Rappelons tout d’abord quelques principes.
Comment la gestion adaptative des espèces est-elle censée fonctionner ?
La gestion adaptative consiste à redéfinir cycliquement la gestion d’une espèce, ou de ses prélèvements, selon l’état de cette population et des connaissances de son fonctionnement (source : ONCFS). Cette gestion est censée s’appuyer sur l’avis d’un conseil d’experts scientifiques.

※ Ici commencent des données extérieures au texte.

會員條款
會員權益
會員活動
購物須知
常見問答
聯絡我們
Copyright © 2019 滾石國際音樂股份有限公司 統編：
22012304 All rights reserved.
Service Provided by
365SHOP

Qui sont ces experts scientifiques ?
Le gouvernement s’est appuyé, selon ses propres termes, sur « L’avis minoritaire des 6 experts désignés par la Fédération nationale des chasseurs » pour prendre sa décision. Vous avez bien lu ! Ces experts ont été retenus parce qu’ils défendent la chasse, et non pour leurs compétences propres conformément à l’arrêté constitutif.

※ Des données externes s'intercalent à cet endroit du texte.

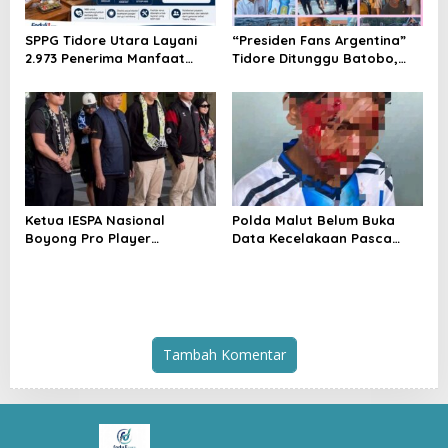
SPPG Tidore Utara Layani
“Presiden Fans Argentina”
2.973 Penerima Manfaat
Tidore Ditunggu Batobo,
MBG, Pengelola Akui
Tugulufa atau Pelabuhan
Fasilitas Masih Terus
Rum Jadi Pilihan?
Dibenahi
Ketua IESPA Nasional
Polda Malut Belum Buka
Boyong Pro Player
Data Kecelakaan Pasca
Legendaris ke Ternate,
Euforia Piala Dunia, Konvoi
Suntik Semangat Atlet
Suporter Jadi Sorotan
Kapolda Cup 2026
Tambah Komentar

Soit. Voici donc leurs recommandations concernant les 3 premières espèces soumises à la gestion adaptative :
- la Tourterelle des bois : mise en place temporaire de quotas de chasse à zéro,
- le Courlis cendré : aucun prélèvement sur l’ensemble du territoire national,
- Barge à queue noire : fixation d’un quota de 210 individus de la sous-espèce islandaise en novembre et décembre.
Quelles sont les décisions prises pour la prochaine saison de chasse au final ?
Malgré les recommendations du Conseil des experts (pourtant chasseurs !), le projet d’arrêté ministériel prévoyait initialement de tuer 30 000 Tourterelles de bois, une espèce d’oiseau classée « vulnérable » en France et en Europe par l’Union internationale pour la conservation de la nature (UICN) ! Le ministère de la Transition écologique a finalement signé un arrêté qui fixe le quota de chasse à 18.000 Tourterelles des bois pendant la saison 2019-2020, soit cinq fois moins que le nombre chassé jusqu’à présent. « Avant cet arrêté, aucun quota n’était fixé, ce qui conduisait à un prélèvement estimé à 92.000 oiseaux par an », souligne le ministère dans un communiqué.
Certes, c’est moins que l’an dernier. Mais il faut savoir que la population de Tourterelles des bois a chuté de 80% en Europe ces 40 dernières années.
La LPO a dénoncé la décision sur la Tourterelle des bois, « qui en dit long sur la persistance du lobby cynégétique en France« , selon l’ONG.
Pour le Courlis cendré, les scientifiques recommandaient un moratoire. Le ministère avait pourtant fixé un quota de 6.000 animaux pouvant être tués pendant la saison de chasse ! Le Conseil d’Etat, saisi par la Ligue de protection des oiseaux (LPO), a suspendu l’arrêté ministériel il y a quelques jours, provoquant la colère des chasseurs.
Un troisième arrêté a reconduit la suspension de la chasse à la barge à queue noire.